Today, Maine supports as many as 800 breeding pairs of bald eagles, more than existed in the entire U.S. when the bald eagle was first declared endangered.

That night, over chicken stew with dumplings, McCollough told me about a farming couple who’d recently delivered an old mare to the feeding station. Their blind, arthritic horse, they figured, would serve a greater purpose as eagle food than it would shipped to a glue factory. McCollough thanked the teary-eyed couple as they hugged their beloved horse one last time. Soon after they departed, his helpers dispatched the animal and started butchering it. But 20 minutes later, the farmers pulled back into the feeding station. Panicked biologists ran to stop them from laying eyes on their freshly butchered horse, fearing they’d had a too-late change of heart. But when she stepped out of the truck, the woman only asked meekly for the harness, so they could have it as a keepsake.

Donated chickens and fish, the occasional horse or sheep, plenty of roadkill deer and moose — all of these fed hundreds of eagles during the five years the team ran the feeding stations. McCollough’s research showed that feeding young eagles in winter boosted their survival rate from 50 to 73 percent. And there was more: supplementing winter diets with contaminant-free carcasses led to less-tainted eggs in spring, since it reduced adult females’ reliance on fat reserves where pesticides they’d ingested were stored. By the mid-’80s, Maine biologists were seeing a stunning turnaround: annual bald eagle population growth of 6 percent.

Today, Charlie Todd heads up the Maine Department of Inland Fisheries and Wildlife’s non-game program and is among the country’s most respected eagle biologists. Since the 1970s, he says, he’s supervised the banding of 847 Maine bald eagles. Reading band numbers with spotting scopes — and collecting bands from dead eagles — has provided critical insight into survival rates, movement, and production of eaglets. An eagle that Todd banded 35 years ago was recently recovered dead in Princeton, in Washington County; it’s rare for any bald eagle in the wild to live much past 20.

Thanks to the biologists and landowners who helped eagles weather their darkest years, bald eagles have repopulated former nesting territories in every region of Maine. They were removed from the federal endangered list in 2007 and Maine’s state list two years later. In 2013, the last time Inland Fisheries and Wildlife undertook a statewide eagle census, biologists counted 633 nesting pairs. Another such survey just launched in March, and Todd suspects the current number is likely closer to 800 pairs — more than existed in the entire U.S. when the bald eagle was first declared endangered.
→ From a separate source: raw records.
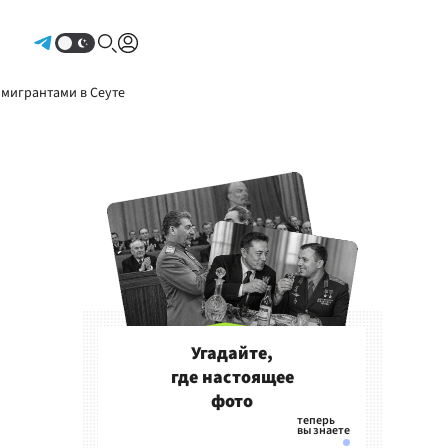
Авторизоваться
 мигрантами в Сеуте
Угадайте,
где настоящее
фото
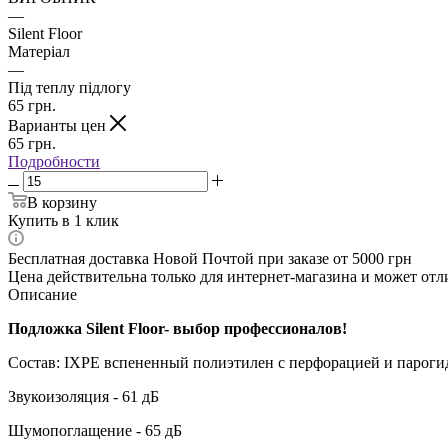
—
Silent Floor
Матеріал
—
Під теплу підлогу
65
грн.
Варианты цен
65
грн.
Подробности
В корзину
Купить в 1 клик
Бесплатная доставка Новой Почтой при заказе от 5000 грн
Цена действительна только для интернет-магазина и может отл
Описание
Подложка Silent Floor- выбор профессионалов!
Состав: IXPE вспененный полиэтилен c перфорацией и парог
Звукоизоляция - 61 дБ
Шумопоглащение - 65 дБ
Voluntary agreements with landowners, Todd emphasizes, are still a cornerstone of Maine’s eagle stewardship. “Without question,” he says, “Frank Gramlich’s landowner cooperative program is what fueled our resurgence. People here care deeply about eagles.”

Gramlich retired in 1982 and spent his golden years farming, tending his fruit trees, and running a makeshift wildlife-rehab facility out of his barn. (His rehabbed great horned owl, Hootie, followed him everywhere on the farm.) Todd and I visited him a few months before he died, in 2006. He was 85 at the time and sent us home with jars of homemade jams and syrup. Gramlich didn’t live to see bald eagles removed from the endangered list, but he’d be proud to know that today, many biologists suspect a more nascent resurgence elsewhere in the Northeast owes to “surplus young” produced by Maine’s robust population.
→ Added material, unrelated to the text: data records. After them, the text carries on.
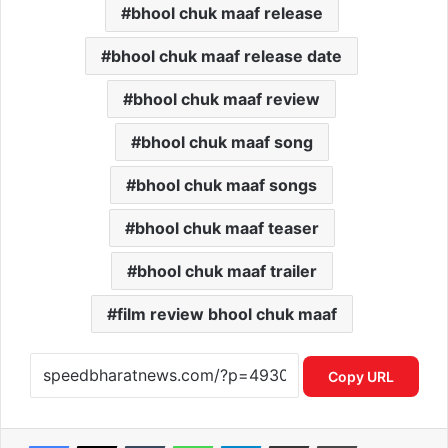
bhool chuk maaf release
bhool chuk maaf release date
bhool chuk maaf review
bhool chuk maaf song
bhool chuk maaf songs
bhool chuk maaf teaser
bhool chuk maaf trailer
film review bhool chuk maaf
Copy URL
David Rockefeller died last March, and when I read about it, I thought back on his letter, on the excitement with which Gramlich and I had read it there at my desk in Augusta. Some years ago, I was introduced to the then-aged Rockefeller at a Friends of Acadia event on MDI. “Have we met?” he asked me. “Your name is familiar.” I mentioned the letters we’d exchanged decades before. “Ah, now I remember,” he said with a smile. “Well, I’m seeing a lot more eagles now.”